**ASSIGNMENT:** Pick each line containing the word "private" out of the data below.

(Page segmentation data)
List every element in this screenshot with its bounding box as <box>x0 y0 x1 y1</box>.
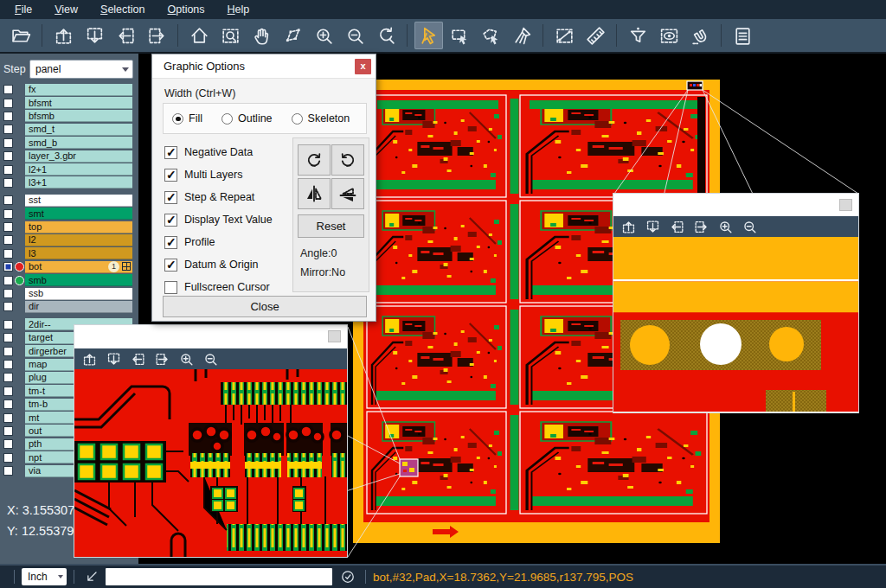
layer-row-bot[interactable]: bot1 <box>0 260 138 273</box>
layer-name[interactable]: layer_3.gbr <box>25 150 132 163</box>
layer-visibility-checkbox[interactable] <box>3 360 13 369</box>
close-button[interactable]: Close <box>163 296 367 317</box>
sync-icon[interactable] <box>339 568 356 585</box>
menu-item-view[interactable]: View <box>45 2 87 17</box>
layer-visibility-checkbox[interactable] <box>3 85 13 94</box>
layer-name[interactable]: bot1 <box>25 261 132 273</box>
checkbox-datum-origin[interactable]: Datum & Origin <box>164 253 273 276</box>
layer-visibility-checkbox[interactable] <box>3 466 13 476</box>
tool-filter[interactable] <box>624 22 652 49</box>
magnifier-tool-zoom-out[interactable] <box>202 351 219 368</box>
layer-row-l3[interactable]: l3 <box>0 247 138 260</box>
tool-vector-select[interactable] <box>279 22 307 49</box>
checkbox-negative-data[interactable]: Negative Data <box>164 141 273 163</box>
layer-visibility-checkbox[interactable] <box>3 249 13 259</box>
checkbox-multi-layers[interactable]: Multi Layers <box>164 163 273 186</box>
tool-zoom-in[interactable] <box>310 22 338 49</box>
checkbox-icon[interactable] <box>164 214 177 227</box>
checkbox-step-repeat[interactable]: Step & Repeat <box>164 186 273 208</box>
magnifier-tool-move-up[interactable] <box>620 219 637 235</box>
layer-row-smb[interactable]: smb <box>0 273 138 286</box>
layer-visibility-checkbox[interactable] <box>3 399 13 409</box>
layer-visibility-checkbox[interactable] <box>3 178 13 188</box>
radio-outline[interactable]: Outline <box>222 112 273 125</box>
magnifier-tool-move-right[interactable] <box>693 219 709 235</box>
flip-vertical-button[interactable] <box>331 178 364 209</box>
tool-poly-select[interactable] <box>477 22 505 49</box>
tool-move-left[interactable] <box>112 22 140 49</box>
command-input[interactable] <box>106 568 332 585</box>
layer-name[interactable]: bfsmb <box>25 110 132 122</box>
layer-visibility-checkbox[interactable] <box>3 195 13 205</box>
window-button[interactable] <box>328 330 341 342</box>
layer-name[interactable]: top <box>25 221 132 233</box>
layer-name[interactable]: smb <box>25 274 132 286</box>
tool-measure-line[interactable] <box>550 22 579 49</box>
layer-row-dir[interactable]: dir <box>0 300 138 313</box>
layer-visibility-checkbox[interactable] <box>3 138 13 148</box>
layer-visibility-checkbox[interactable] <box>3 209 13 219</box>
radio-skeleton[interactable]: Skeleton <box>292 112 350 125</box>
layer-name[interactable]: sst <box>25 195 132 207</box>
magnifier-tool-zoom-out[interactable] <box>742 219 758 235</box>
flip-horizontal-button[interactable] <box>298 178 331 209</box>
layer-row-bfsmt[interactable]: bfsmt <box>0 96 138 109</box>
radio-fill[interactable]: Fill <box>172 112 202 125</box>
reset-button[interactable]: Reset <box>298 214 364 238</box>
layer-visibility-checkbox[interactable] <box>3 165 13 175</box>
checkbox-icon[interactable] <box>164 281 177 294</box>
tool-folder-open[interactable] <box>7 22 35 49</box>
tool-snap-magnet[interactable] <box>686 22 715 49</box>
window-button[interactable] <box>839 199 852 211</box>
rotate-cw-button[interactable] <box>298 144 331 176</box>
layer-name[interactable]: l3+1 <box>25 176 132 189</box>
layer-row-top[interactable]: top <box>0 220 138 233</box>
tool-move-up[interactable] <box>49 22 78 49</box>
tool-move-down[interactable] <box>80 22 109 49</box>
magnifier-tool-move-up[interactable] <box>81 351 98 368</box>
layer-visibility-checkbox[interactable] <box>3 439 13 449</box>
checkbox-icon[interactable] <box>164 259 177 272</box>
magnifier-tool-zoom-in[interactable] <box>178 351 195 368</box>
layer-visibility-checkbox[interactable] <box>3 151 13 161</box>
checkbox-icon[interactable] <box>164 191 177 204</box>
layer-name[interactable]: smd_b <box>25 137 132 149</box>
tool-pan-hand[interactable] <box>247 22 276 49</box>
layer-row-smd_t[interactable]: smd_t <box>0 123 138 136</box>
tool-clean-brush[interactable] <box>508 22 536 49</box>
checkbox-profile[interactable]: Profile <box>164 231 273 253</box>
unit-select[interactable]: Inch <box>22 568 67 585</box>
layer-name[interactable]: l3 <box>25 247 132 259</box>
layer-visibility-checkbox[interactable] <box>3 387 13 396</box>
layer-row-fx[interactable]: fx <box>0 83 138 96</box>
layer-visibility-checkbox[interactable] <box>3 262 13 272</box>
close-icon[interactable]: x <box>355 59 371 74</box>
layer-visibility-checkbox[interactable] <box>3 373 13 382</box>
layer-name[interactable]: ssb <box>25 288 132 300</box>
layer-visibility-checkbox[interactable] <box>3 289 13 298</box>
layer-row-layer_3.gbr[interactable]: layer_3.gbr <box>0 150 138 163</box>
layer-visibility-checkbox[interactable] <box>3 333 13 342</box>
layer-name[interactable]: l2 <box>25 234 132 246</box>
magnifier-tool-move-right[interactable] <box>154 351 170 368</box>
tool-layers-form[interactable] <box>729 22 757 49</box>
menu-item-file[interactable]: File <box>5 2 42 17</box>
tool-zoom-out[interactable] <box>341 22 369 49</box>
magnifier-window-right[interactable] <box>613 193 859 413</box>
layer-row-l2+1[interactable]: l2+1 <box>0 163 138 176</box>
checkbox-icon[interactable] <box>164 236 177 249</box>
tool-rect-select[interactable] <box>446 22 474 49</box>
layer-visibility-checkbox[interactable] <box>3 413 13 423</box>
magnifier-left-titlebar[interactable] <box>74 325 347 348</box>
magnifier-tool-move-down[interactable] <box>106 351 122 368</box>
tool-select-cursor[interactable] <box>414 22 443 49</box>
layer-row-smd_b[interactable]: smd_b <box>0 137 138 150</box>
magnifier-tool-move-down[interactable] <box>645 219 661 235</box>
checkbox-icon[interactable] <box>164 146 177 159</box>
layer-row-smt[interactable]: smt <box>0 208 138 220</box>
layer-row-l2[interactable]: l2 <box>0 233 138 246</box>
layer-visibility-checkbox[interactable] <box>3 302 13 311</box>
magnifier-tool-zoom-in[interactable] <box>717 219 734 235</box>
tool-zoom-region[interactable] <box>216 22 245 49</box>
layer-name[interactable]: fx <box>25 84 132 96</box>
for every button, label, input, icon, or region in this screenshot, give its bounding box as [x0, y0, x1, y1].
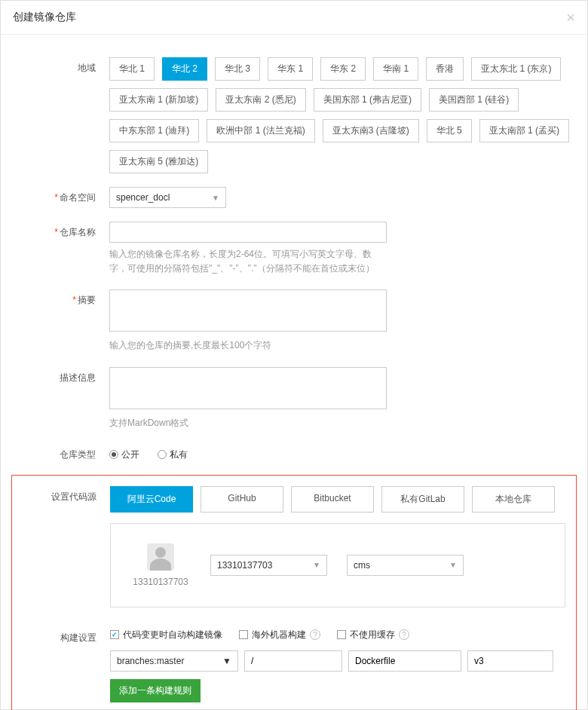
- code-project-value: 13310137703: [217, 560, 272, 571]
- region-option[interactable]: 华东 2: [320, 57, 366, 81]
- repo-type-label: 仓库类型: [11, 444, 109, 461]
- radio-icon: [158, 450, 167, 459]
- checkbox-icon: [239, 630, 248, 639]
- code-repo-select[interactable]: cms ▼: [347, 555, 464, 576]
- region-option[interactable]: 亚太东南3 (吉隆坡): [323, 119, 419, 142]
- help-icon[interactable]: ?: [310, 629, 320, 640]
- code-source-label: 设置代码源: [12, 486, 110, 503]
- code-source-tab[interactable]: 私有GitLab: [381, 486, 464, 513]
- namespace-label: 命名空间: [11, 187, 109, 204]
- region-option[interactable]: 香港: [426, 57, 464, 81]
- checkbox-icon: [337, 630, 346, 639]
- region-option[interactable]: 亚太南部 1 (孟买): [479, 119, 569, 142]
- region-option[interactable]: 亚太东南 5 (雅加达): [109, 150, 208, 173]
- overseas-checkbox[interactable]: 海外机器构建 ?: [239, 629, 320, 641]
- repo-name-label: 仓库名称: [11, 222, 109, 239]
- description-help: 支持MarkDown格式: [109, 416, 387, 430]
- code-source-tab[interactable]: Bitbucket: [291, 486, 374, 513]
- radio-icon: [109, 450, 118, 459]
- region-option[interactable]: 华北 3: [215, 57, 260, 81]
- region-option[interactable]: 中东东部 1 (迪拜): [109, 119, 199, 142]
- region-option[interactable]: 亚太东北 1 (东京): [471, 57, 561, 81]
- add-rule-button[interactable]: 添加一条构建规则: [110, 679, 201, 702]
- description-input[interactable]: [109, 367, 387, 409]
- repo-type-public[interactable]: 公开: [109, 448, 139, 461]
- region-option[interactable]: 华北 2: [162, 57, 207, 81]
- nocache-label: 不使用缓存: [350, 629, 395, 641]
- chevron-down-icon: ▼: [222, 656, 231, 666]
- region-label: 地域: [11, 57, 109, 75]
- auto-build-checkbox[interactable]: 代码变更时自动构建镜像: [110, 629, 222, 641]
- chevron-down-icon: ▼: [212, 194, 219, 202]
- modal-title: 创建镜像仓库: [13, 11, 76, 24]
- avatar-icon: [147, 543, 174, 571]
- checkbox-icon: [110, 630, 119, 639]
- summary-label: 摘要: [11, 289, 109, 307]
- region-option[interactable]: 亚太东南 2 (悉尼): [216, 88, 305, 112]
- region-option[interactable]: 亚太东南 1 (新加坡): [109, 88, 208, 112]
- region-option[interactable]: 华北 5: [427, 119, 472, 142]
- nocache-checkbox[interactable]: 不使用缓存 ?: [337, 629, 409, 641]
- repo-type-private-label: 私有: [170, 448, 188, 461]
- auto-build-label: 代码变更时自动构建镜像: [123, 629, 222, 641]
- region-option[interactable]: 华东 1: [268, 57, 313, 81]
- code-project-select[interactable]: 13310137703 ▼: [210, 555, 327, 576]
- repo-name-input[interactable]: [109, 222, 387, 243]
- build-settings-label: 构建设置: [12, 627, 110, 644]
- summary-input[interactable]: [109, 289, 387, 332]
- region-option[interactable]: 华北 1: [109, 57, 155, 81]
- namespace-value: spencer_docl: [116, 192, 170, 203]
- region-option[interactable]: 欧洲中部 1 (法兰克福): [207, 119, 314, 142]
- code-source-tab[interactable]: 本地仓库: [472, 486, 555, 513]
- repo-name-help: 输入您的镜像仓库名称，长度为2-64位。可填写小写英文字母、数字，可使用的分隔符…: [109, 247, 387, 276]
- code-source-tab[interactable]: 阿里云Code: [110, 486, 193, 513]
- help-icon[interactable]: ?: [399, 629, 409, 640]
- close-icon[interactable]: ×: [566, 10, 575, 25]
- code-source-tab[interactable]: GitHub: [201, 486, 283, 513]
- branch-value: branches:master: [117, 656, 184, 666]
- build-path-input[interactable]: [244, 650, 342, 672]
- chevron-down-icon: ▼: [449, 561, 457, 569]
- description-label: 描述信息: [11, 367, 109, 384]
- namespace-select[interactable]: spencer_docl ▼: [109, 187, 226, 208]
- repo-type-public-label: 公开: [121, 448, 139, 461]
- dockerfile-input[interactable]: [348, 650, 461, 672]
- overseas-label: 海外机器构建: [252, 629, 306, 641]
- region-option[interactable]: 华南 1: [373, 57, 418, 81]
- summary-help: 输入您的仓库的摘要,长度最长100个字符: [109, 338, 387, 353]
- code-user: 13310137703: [130, 577, 191, 587]
- branch-select[interactable]: branches:master ▼: [110, 650, 238, 672]
- repo-type-private[interactable]: 私有: [158, 448, 188, 461]
- code-repo-value: cms: [354, 560, 370, 571]
- region-option[interactable]: 美国西部 1 (硅谷): [429, 88, 519, 112]
- region-option[interactable]: 美国东部 1 (弗吉尼亚): [314, 88, 421, 112]
- tag-input[interactable]: [467, 650, 553, 672]
- chevron-down-icon: ▼: [313, 561, 320, 569]
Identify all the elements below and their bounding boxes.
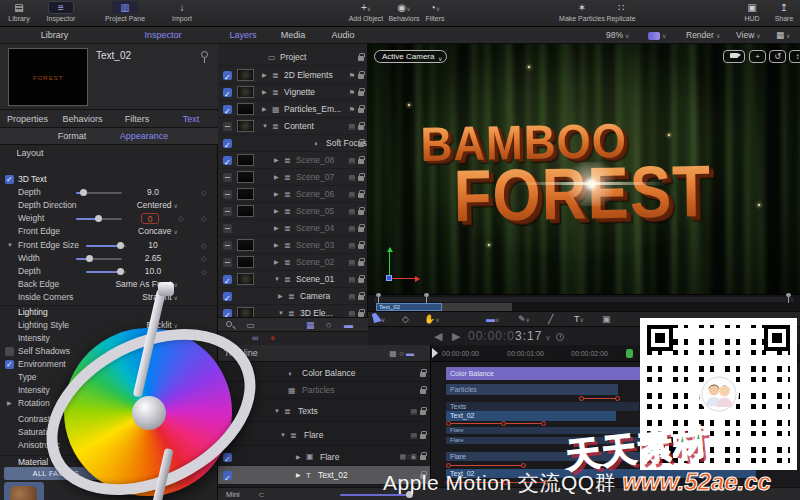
keyframe-curve[interactable] (448, 423, 544, 424)
weight-slider[interactable] (76, 218, 122, 220)
flag-icon[interactable]: ⚑ (349, 72, 355, 79)
all-facets-tab[interactable]: ALL FACETS (4, 467, 108, 480)
visibility-checkbox[interactable] (223, 71, 232, 80)
share-button[interactable]: ↥Share (768, 1, 800, 22)
slider-thumb[interactable] (86, 255, 93, 262)
playhead-marker[interactable] (626, 349, 633, 358)
material-swatch-cell[interactable]: Bamboo (4, 482, 44, 500)
width-value[interactable]: 2.65 (132, 252, 174, 265)
disclosure-triangle[interactable]: ▶ (274, 237, 279, 254)
mini-timeline-clip[interactable]: Text_02 (376, 303, 442, 311)
layer-row-particles-em[interactable]: ▶▦Particles_Em...⚑ (218, 101, 368, 118)
library-button[interactable]: ▤Library (0, 1, 38, 22)
mini-toggle-icon[interactable]: ⊂ (258, 488, 264, 500)
replicate-button[interactable]: ∷Replicate (598, 1, 644, 22)
front-edge-size-value[interactable]: 10 (132, 239, 174, 252)
visibility-checkbox[interactable] (223, 258, 232, 267)
disclosure-triangle[interactable]: ▶ (274, 220, 279, 237)
canvas-viewport[interactable]: BAMBOO BAMBOO FOREST FOREST Active Camer… (368, 44, 800, 294)
disclosure-triangle[interactable]: ▶ (274, 203, 279, 220)
lock-icon[interactable] (358, 74, 364, 79)
visibility-checkbox[interactable] (223, 224, 232, 233)
disclosure-triangle[interactable]: ▼ (274, 401, 280, 422)
visibility-checkbox[interactable] (223, 156, 232, 165)
filter-field-icon[interactable]: ▭ (246, 318, 255, 332)
tab-layers[interactable]: Layers (218, 27, 268, 44)
weight-value[interactable]: 0 (141, 213, 159, 224)
keyframe-curve[interactable] (581, 398, 618, 399)
disclosure-triangle[interactable]: ▶ (262, 67, 267, 84)
keyframe-dot[interactable] (446, 421, 451, 426)
disclosure-triangle[interactable]: ▶ (262, 101, 267, 118)
tab-behaviors[interactable]: Behaviors (55, 111, 110, 128)
subtab-format[interactable]: Format (36, 128, 108, 145)
import-button[interactable]: ↓Import (163, 1, 201, 22)
slider-thumb[interactable] (117, 242, 124, 249)
tab-filters[interactable]: Filters (110, 111, 164, 128)
keyframe-dot[interactable] (501, 421, 506, 426)
slider-thumb[interactable] (117, 268, 124, 275)
layer-row-scene-02[interactable]: ▶≣Scene_02▤ (218, 254, 368, 271)
layer-row-content[interactable]: ▼≣Content▤ (218, 118, 368, 135)
visibility-checkbox[interactable] (223, 190, 232, 199)
keyframe-dot[interactable] (541, 421, 546, 426)
disclosure-triangle[interactable]: ▼ (262, 118, 268, 135)
lock-icon[interactable] (358, 91, 364, 96)
lock-icon[interactable] (358, 210, 364, 215)
previous-frame-button[interactable]: ◀ (434, 327, 442, 345)
line-tool[interactable]: ╱ (548, 312, 553, 327)
render-popup[interactable]: Render∨ (686, 27, 720, 45)
track-bar-particles[interactable]: Particles (446, 384, 618, 395)
link-icon[interactable]: ∞ (252, 332, 258, 345)
track-bar-text02[interactable]: Text_02 (446, 411, 616, 421)
keyframe-icon[interactable]: ◇ (201, 239, 206, 252)
layer-row-scene-04[interactable]: ▶≣Scene_04▤ (218, 220, 368, 237)
layer-row-scene-05[interactable]: ▶≣Scene_05▤ (218, 203, 368, 220)
mask-icon[interactable]: ○ (399, 349, 404, 358)
lock-icon[interactable] (358, 295, 364, 300)
playhead-pin[interactable] (426, 296, 427, 303)
width-slider[interactable] (76, 258, 122, 260)
disclosure-triangle[interactable]: ▶ (296, 466, 301, 485)
lock-icon[interactable] (358, 176, 364, 181)
keyframe-nav-icon[interactable]: ◇ (178, 212, 183, 225)
channels-popup[interactable]: ∨ (648, 27, 666, 45)
view-popup[interactable]: View∨ (736, 27, 761, 45)
disclosure-triangle[interactable]: ▶ (296, 448, 301, 466)
lock-icon[interactable] (358, 159, 364, 164)
depth-value[interactable]: 9.0 (132, 186, 174, 199)
zoom-level-popup[interactable]: 98%∨ (606, 27, 629, 45)
lock-icon[interactable] (358, 125, 364, 130)
3d-axis-widget[interactable] (384, 252, 424, 286)
keyframe-icon[interactable]: ◇ (201, 186, 206, 199)
intensity-value[interactable]: 100.0 % (128, 332, 178, 345)
lock-icon[interactable] (420, 455, 426, 460)
mask-icon[interactable]: ○ (326, 318, 331, 332)
depth2-value[interactable]: 10.0 (132, 265, 174, 278)
lock-icon[interactable] (358, 142, 364, 147)
lock-icon[interactable] (420, 434, 426, 439)
self-shadows-checkbox[interactable] (5, 347, 14, 356)
front-edge-size-slider[interactable] (86, 245, 126, 247)
visibility-checkbox[interactable] (223, 105, 232, 114)
tab-media[interactable]: Media (268, 27, 318, 44)
mini-view-label[interactable]: Mini (226, 488, 240, 500)
flag-icon[interactable]: ⚑ (349, 106, 355, 113)
hud-button[interactable]: ▣HUD (738, 1, 766, 22)
media-icon[interactable]: ▬ (344, 318, 353, 332)
visibility-checkbox[interactable] (223, 453, 232, 462)
layer-row-2d-elements[interactable]: ▶≣2D Elements⚑ (218, 67, 368, 84)
environment-checkbox[interactable] (5, 360, 14, 369)
disclosure-triangle[interactable]: ▼ (274, 271, 280, 288)
disclosure-triangle[interactable]: ▶ (278, 288, 283, 305)
slider-thumb[interactable] (95, 215, 102, 222)
keyframe-icon[interactable]: ◇ (201, 252, 206, 265)
search-icon[interactable] (226, 321, 232, 327)
layer-row-soft-focus[interactable]: ◐Soft Focus (218, 135, 368, 152)
lock-icon[interactable] (358, 278, 364, 283)
blend-icon[interactable]: ▦ (306, 318, 315, 332)
layer-row-scene-01[interactable]: ▼≣Scene_01▤ (218, 271, 368, 288)
lock-icon[interactable] (420, 410, 426, 415)
keyframe-dot[interactable] (615, 396, 620, 401)
layout-grid-icon[interactable]: ▦∨ (776, 27, 790, 45)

**ANSWER SECTION:**
- repo-type-private-label: 私有: [170, 448, 188, 461]
- repo-type-private[interactable]: 私有: [158, 448, 188, 461]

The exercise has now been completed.